Não foram ideias de um homem apenas. Atribuir a um só governante todo o projeto de governo é ignorar que a sociedade é composta por classes, etnias, grupos de interesses, etc. Mesmo sendo um homem tosco e violento (entre outros defeitos), este, como nenhum governante, age só. Mesmo os reis absolutistas, apesar de acreditarem ser a encarnação do Estado, precisavam de auxiliares que geravam as ideias e ações do governo. Mas os assessores não caíam do céu. Não eram designados por Deus, como julgavam ser Sua Majestade: vinham de vários setores da própria sociedade e defendiam interesses de seus grupos de origem. Somos assim hoje. Nenhum ministro, diretor de empresa ou instituição estatal está ali por seus próprios méritos. Todos têm sua função e seu propósito, representam vantagens de frações diversas da teia social. Apontar um único homem como responsável pelo processo que vivemos nestes tempos escuros é errar o alvo e não perceber o porquê das fraturas e continuidades no fio da História.

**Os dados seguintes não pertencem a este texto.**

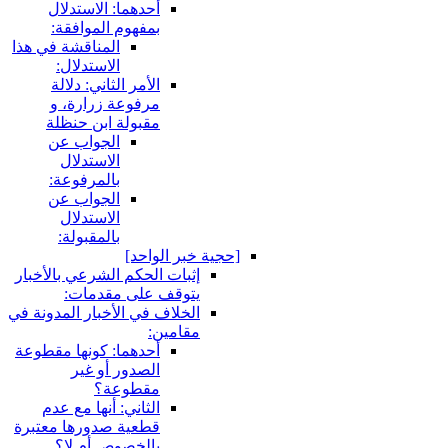
أحدهما: الاستدلال
بمفهوم الموافقة:
المناقشة في هذا
الاستدلال:
الأمر الثاني: دلالة
مرفوعة زرارة، و
مقبولة ابن حنظلة
الجواب عن
الاستدلال
بالمرفوعة:
الجواب عن
الاستدلال
بالمقبولة:
جية خبر الواحد]
إثبات الحكم الشرعي بالأخبار
يتوقف على مقدمات:
الخلاف في الأخبار المدونة في
مقامين:
أحدهما: كونها مقطوعة
الصدور أو غير
مقطوعة؟
الثاني: أنها مع عدم
قطعية صدورها معتبرة
بالخصوص أم لا؟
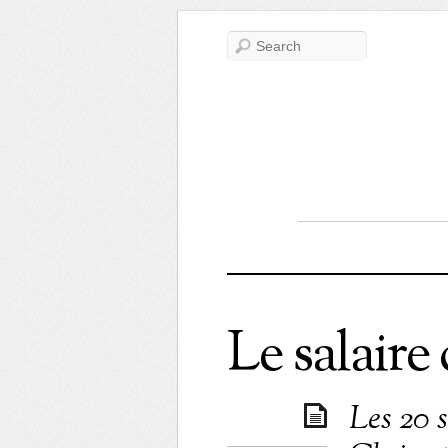
Le salaire
Les 20 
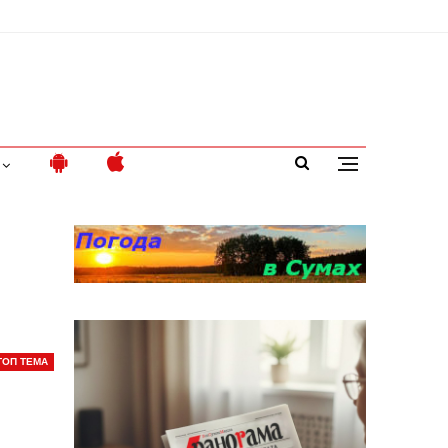
ТОП ТЕМА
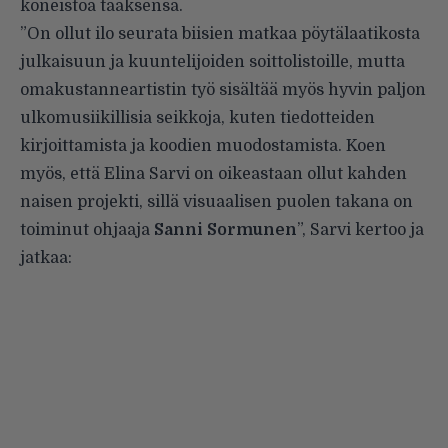
koneistoa taaksensa.
”On ollut ilo seurata biisien matkaa pöytälaatikosta
julkaisuun ja kuuntelijoiden soittolistoille, mutta
omakustanneartistin työ sisältää myös hyvin paljon
ulkomusiikillisia seikkoja, kuten tiedotteiden
kirjoittamista ja koodien muodostamista. Koen
myös, että Elina Sarvi on oikeastaan ollut kahden
naisen projekti, sillä visuaalisen puolen takana on
toiminut ohjaaja
Sanni Sormunen
”, Sarvi kertoo ja
jatkaa:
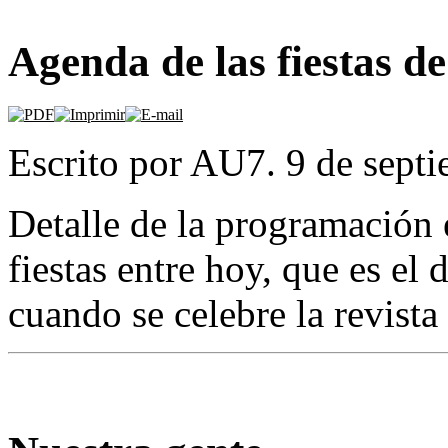
Agenda de las fiestas de
Escrito por AU7. 9 de sept
Detalle de la programación 
fiestas entre hoy, que es el 
cuando se celebre la revista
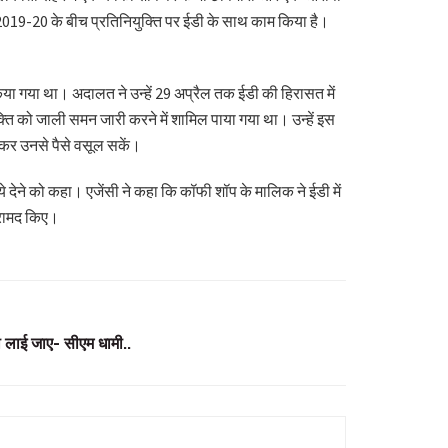
 2019-20 के बीच प्रतिनियुक्ति पर ईडी के साथ काम किया है।
किया गया था। अदालत ने उन्हें 29 अप्रैल तक ईडी की हिरासत में
ि को जाली समन जारी करने में शामिल पाया गया था। उन्हें इस
क कर उनसे पैसे वसूल सकें।
देने को कहा। एजेंसी ने कहा कि कॉफी शॉप के मालिक ने ईडी में
बरामद किए।
ेजी लाई जाए- सीएम धामी..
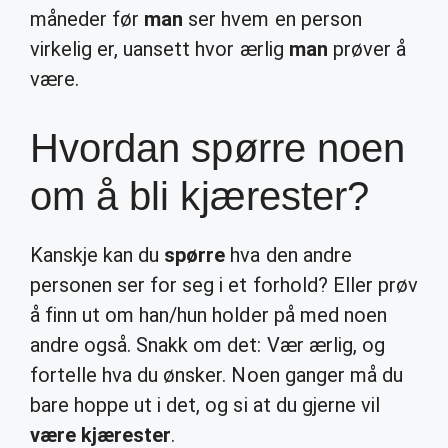
måneder før
man
ser hvem en person
virkelig er, uansett hvor ærlig
man
prøver å
være.
Hvordan spørre noen
om å bli kjærester?
Kanskje kan du
spørre
hva den andre
personen ser for seg i et forhold? Eller prøv
å finn ut om han/hun holder på med noen
andre også. Snakk om det: Vær ærlig, og
fortelle hva du ønsker. Noen ganger må du
bare hoppe ut i det, og si at du gjerne vil
være kjærester
.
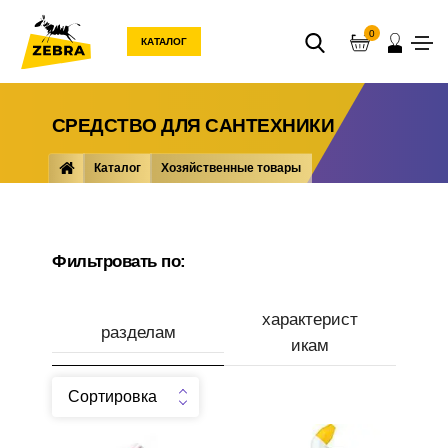
0
КАТАЛОГ
СРЕДСТВО ДЛЯ САНТЕХНИКИ
Каталог
Хозяйственные товары
Бытовая химия
Средство для сантехники
Фильтровать по:
характерист
разделам
икам
Сортировка
Производитель
Средство универсальное
Гель для туалета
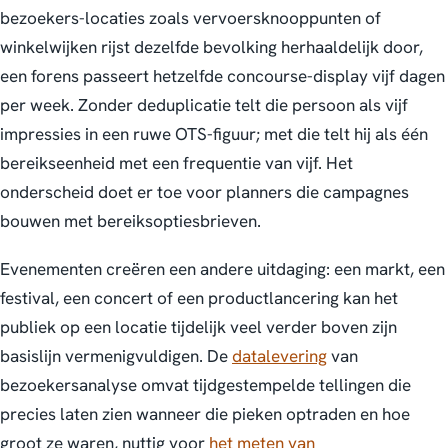
bezoekers-locaties zoals vervoersknooppunten of
winkelwijken rijst dezelfde bevolking herhaaldelijk door,
een forens passeert hetzelfde concourse-display vijf dagen
per week. Zonder deduplicatie telt die persoon als vijf
impressies in een ruwe OTS-figuur; met die telt hij als één
bereikseenheid met een frequentie van vijf. Het
onderscheid doet er toe voor planners die campagnes
bouwen met bereiksoptiesbrieven.
Evenementen creëren een andere uitdaging: een markt, een
festival, een concert of een productlancering kan het
publiek op een locatie tijdelijk veel verder boven zijn
basislijn vermenigvuldigen. De
datalevering
van
bezoekersanalyse omvat tijdgestempelde tellingen die
precies laten zien wanneer die pieken optraden en hoe
groot ze waren, nuttig voor
het meten van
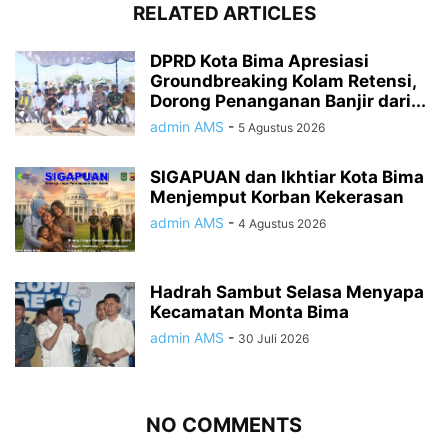
RELATED ARTICLES
DPRD Kota Bima Apresiasi
Groundbreaking Kolam Retensi,
Dorong Penanganan Banjir dari...
admin AMS
-
5 Agustus 2026
SIGAPUAN dan Ikhtiar Kota Bima
Menjemput Korban Kekerasan
admin AMS
-
4 Agustus 2026
Hadrah Sambut Selasa Menyapa
Kecamatan Monta Bima
admin AMS
-
30 Juli 2026
NO COMMENTS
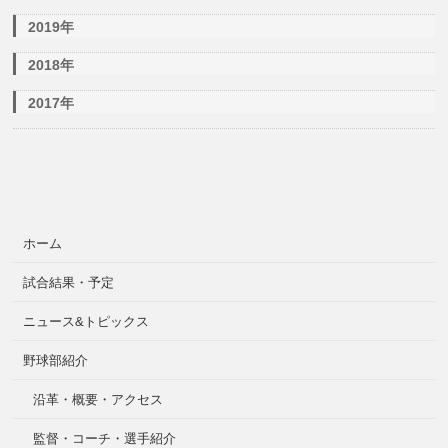
2019年
2018年
2017年
ホーム
試合結果・予定
ニュース&トピックス
野球部紹介
沿革・概要・アクセス
監督・コーチ・選手紹介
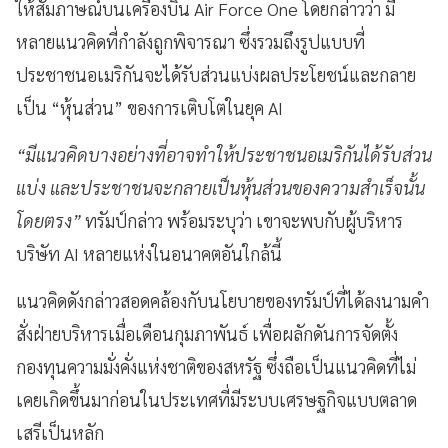
ให้สัมภาษณ์บนเครื่องบิน Air Force One โดยกล่าวว่า มี
หลายแนวคิดที่กำลังถูกพิจารณา ซึ่งรวมถึงรูปแบบที่
ประชาชนอเมริกันจะได้รับส่วนแบ่งผลประโยชน์และกลาย
เป็น “หุ้นส่วน” ของการเติบโตในยุค AI
“มีแนวคิดบางอย่างที่อาจทำให้ประชาชนอเมริกันได้รับส่วน
แบ่ง และประชาชนจะกลายเป็นหุ้นส่วนของความสำเร็จนั้น
โดยตรง”
ทรัมป์กล่าว พร้อมระบุว่า เขาจะพบกับผู้บริหาร
บริษัท AI หลายแห่งในอนาคตอันใกล้นี้
แนวคิดดังกล่าวสอดคล้องกับนโยบายของทรัมป์ที่ได้ลงนามคำ
สั่งฝ่ายบริหารเมื่อเดือนกุมภาพันธ์ เพื่อผลักดันการจัดตั้ง
กองทุนความมั่งคั่งแห่งชาติของสหรัฐ ซึ่งถือเป็นแนวคิดที่ไม่
เคยเกิดขึ้นมาก่อนในประเทศที่มีระบบเศรษฐกิจแบบตลาด
เสรีเป็นหลัก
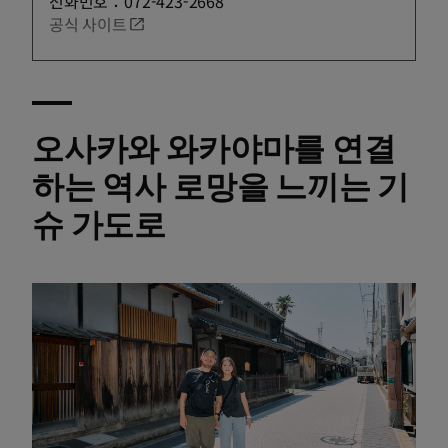
전화번호：072-423-2668
공식 사이트
오사카와 와카야마를 연결
하는 역사 로망을 느끼는 기
슈 가도로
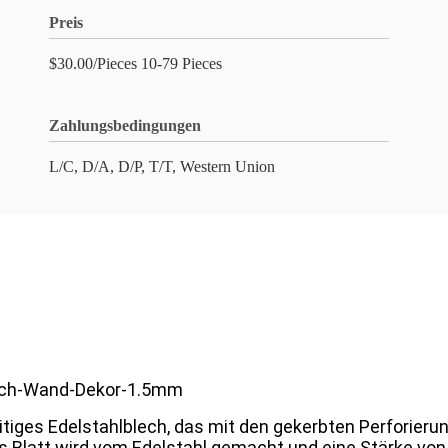
Preis
$30.00/Pieces 10-79 Pieces
Zahlungsbedingungen
L/C, D/A, D/P, T/T, Western Union
Blech-Wand-Dekor-1.5mm
lseitiges Edelstahlblech, das mit den gekerbten Perfor
Blatt wird vom Edelstahl gemacht und eine Stärke von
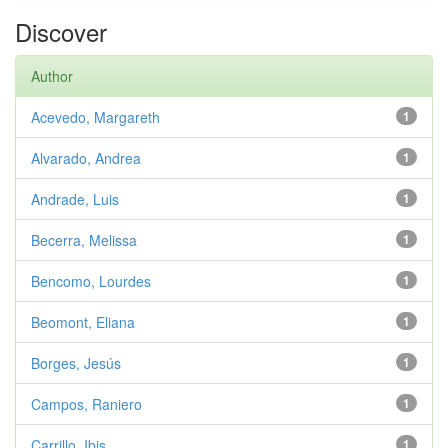
Discover
Author
Acevedo, Margareth
1
Alvarado, Andrea
1
Andrade, Luis
1
Becerra, Melissa
1
Bencomo, Lourdes
1
Beomont, Eliana
1
Borges, Jesús
1
Campos, Raniero
1
Carrillo, Ibis
1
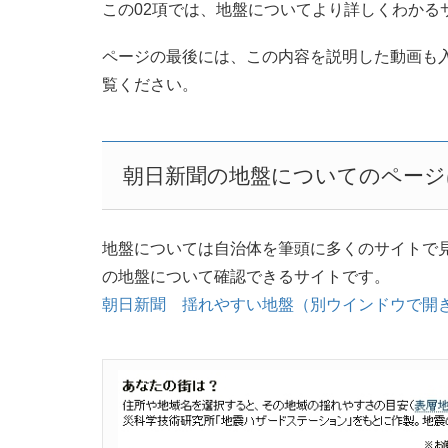
この02項では、地盤についてより詳しくわかる
ページの最後には、この内容を説明した動画も
覧ください。
朝日新聞の地盤についてのページ
地盤については自治体を筆頭に多くのサイトで
の地盤について確認できるサイトです。
朝日新聞 揺れやすい地盤（別ウインドウで開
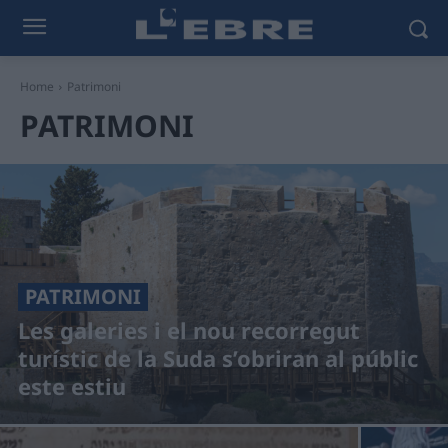
Home
Patrimoni
PATRIMONI
PATRIMONI
Les galeries i el nou recorregut
turístic de la Suda s’obriran al públic
este estiu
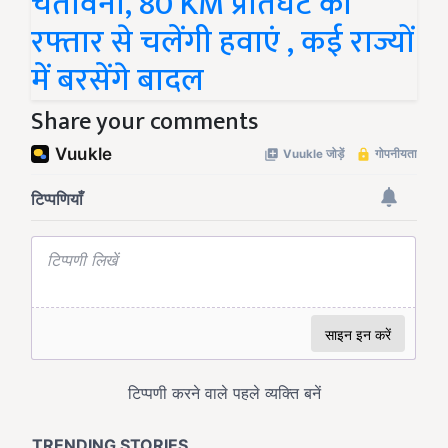
चेतावनी, 80 KM प्रतिघंटे की
रफ्तार से चलेंगी हवाएं , कई राज्यों
में बरसेंगे बादल
Share your comments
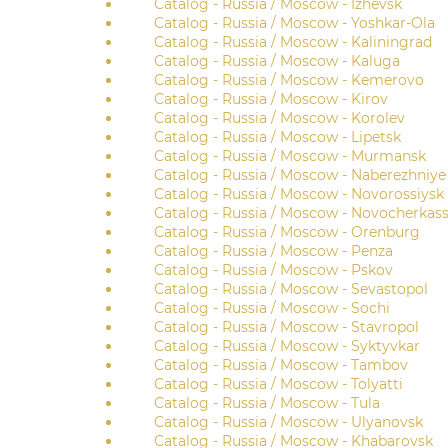
Catalog - Russia / Moscow - Izhevsk
Catalog - Russia / Moscow - Yoshkar-Ola
Catalog - Russia / Moscow - Kaliningrad
Catalog - Russia / Moscow - Kaluga
Catalog - Russia / Moscow - Kemerovo
Catalog - Russia / Moscow - Kirov
Catalog - Russia / Moscow - Korolev
Catalog - Russia / Moscow - Lipetsk
Catalog - Russia / Moscow - Murmansk
Catalog - Russia / Moscow - Naberezhniye
Catalog - Russia / Moscow - Novorossiysk
Catalog - Russia / Moscow - Novocherkas
Catalog - Russia / Moscow - Orenburg
Catalog - Russia / Moscow - Penza
Catalog - Russia / Moscow - Pskov
Catalog - Russia / Moscow - Sevastopol
Catalog - Russia / Moscow - Sochi
Catalog - Russia / Moscow - Stavropol
Catalog - Russia / Moscow - Syktyvkar
Catalog - Russia / Moscow - Tambov
Catalog - Russia / Moscow - Tolyatti
Catalog - Russia / Moscow - Tula
Catalog - Russia / Moscow - Ulyanovsk
Catalog - Russia / Moscow - Khabarovsk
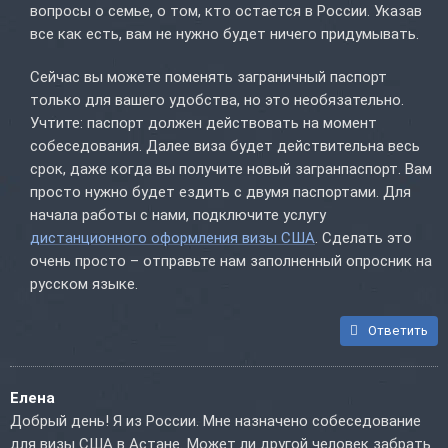
вопросы о семье, о том, кто остается в России. Указав
все как есть, вам не нужно будет ничего придумывать.
Сейчас вы можете поменять заграничный паспорт
только для вашего удобства, но это необязательно.
Учтите: паспорт должен действовать на момент
собеседования. Далее виза будет действительна весь
срок, даже когда вы получите новый загранпаспорт. Вам
просто нужно будет ездить с двумя паспортами. Для
начала работы с нами, подключите услугу
дистанционного оформления визы США
. Сделать это
очень просто – отправьте нам заполненный опросник на
русском языке.
Ответить
Елена
Добрый день! Я из России. Мне назначено собеседование
для визы США в Астане. Может ли другой человек забрать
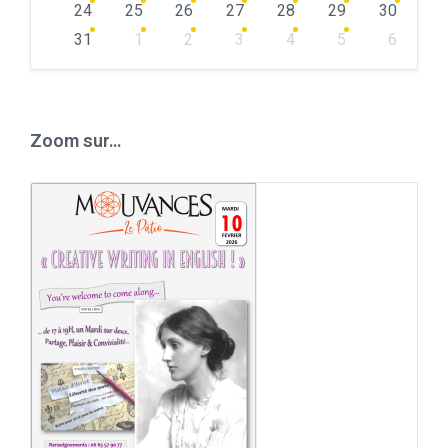
24
25
26
27
28
29
30
31
1
2
3
4
5
6
Back
to
calendar
days
Zoom sur…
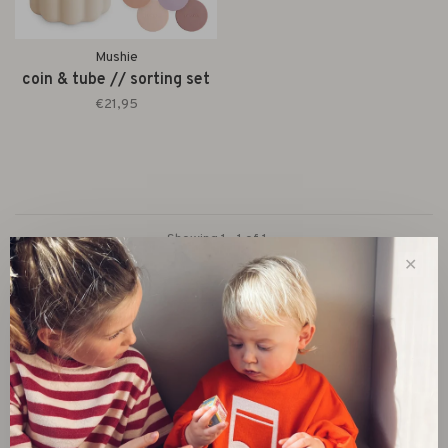
Mushie
coin & tube // sorting set
€21,95
Showing 1 - 1 of 1
✕
New
SALE 30%
SALE 60%
Clothes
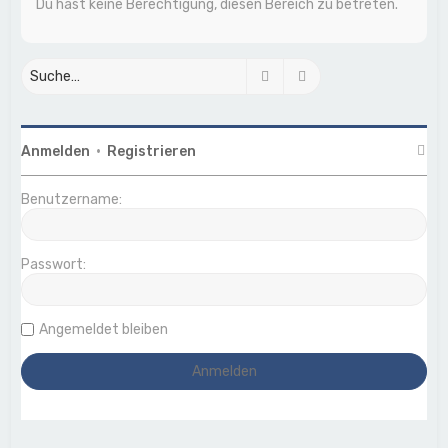
Du hast keine Berechtigung, diesen Bereich zu betreten.
Suche
Erweiterte Suche
Anmelden
•
Registrieren
Benutzername:
Passwort:
Angemeldet bleiben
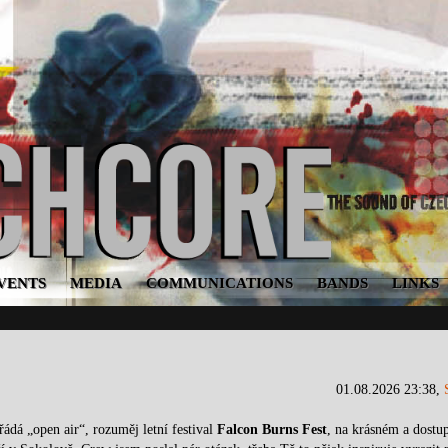
VENTS
MEDIA
COMMUNICATIONS
BANDS
LINKS
01.08.2026 23:38,
ádá „open air“, rozuměj letní festival
Falcon Burns Fest
, na krásném a dost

Será que uma geração será suficiente para reconstruir tudo o que foi feito nos últimos tempos? Hoje estamos respirando e, sim, comemorando. Porque, ao fazer um rol das perdas e danos, também planejamos o futuro. Porque nos livramos do medo, fomos às ruas sem ser convocados, para dançar e cantar com alegria, numa demonstração de alívio. Não esperamos grandes rupturas. Só queremos trabalho, casa, escola, comida, roupas limpas, tratamento para quando adoecermos, solidariedade e afeto. Justiça e dignidade. Se houver isso, faremos músicas, versos, estórias, vamos pintar e esculpir o que sentimos e o que queremos dizer, sem censura.
O dia 30 de outubro será uma data a ser lembrada. Foi uma construção trabalhosa para chegar até aqui, e temos muito mais pela frente. Já demos o primeiro passo. Se continuarmos caminhando, faremos novamente um país.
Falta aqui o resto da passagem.